What you will do:
Every record below is to be restated word for word, and no picture is to be copied.

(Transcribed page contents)
------------------------

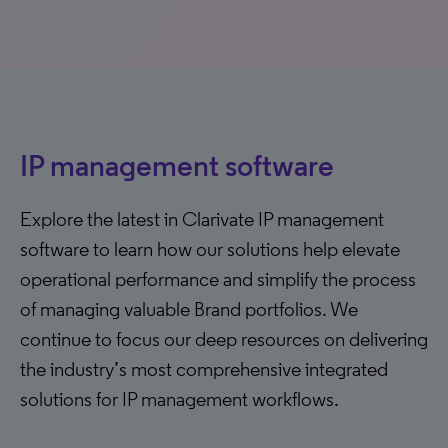
IP management software
Explore the latest in Clarivate IP management
software to learn how our solutions help elevate
operational performance and simplify the process
of managing valuable Brand portfolios. We
continue to focus our deep resources on delivering
the industry’s most comprehensive integrated
solutions for IP management workflows.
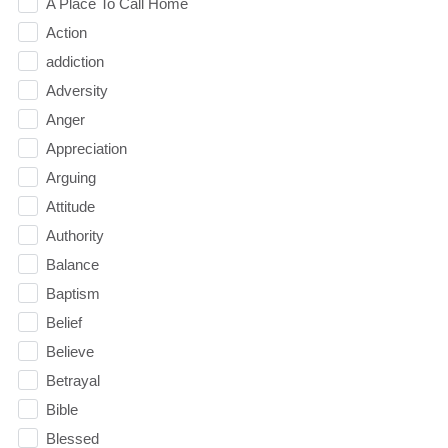
A Place To Call Home
Action
addiction
Adversity
Anger
Appreciation
Arguing
Attitude
Authority
Balance
Baptism
Belief
Believe
Betrayal
Bible
Blessed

------------------------

Solution for this problem:
IP management software
Explore the latest in Clarivate IP management
software to learn how our solutions help elevate
operational performance and simplify the process
of managing valuable Brand portfolios. We
continue to focus our deep resources on delivering
the industry’s most comprehensive integrated
solutions for IP management workflows.
A Place To Call Home
Action
addiction
Adversity
Anger
Appreciation
Arguing
Attitude
Authority
Balance
Baptism
Belief
Believe
Betrayal
Bible
Blessed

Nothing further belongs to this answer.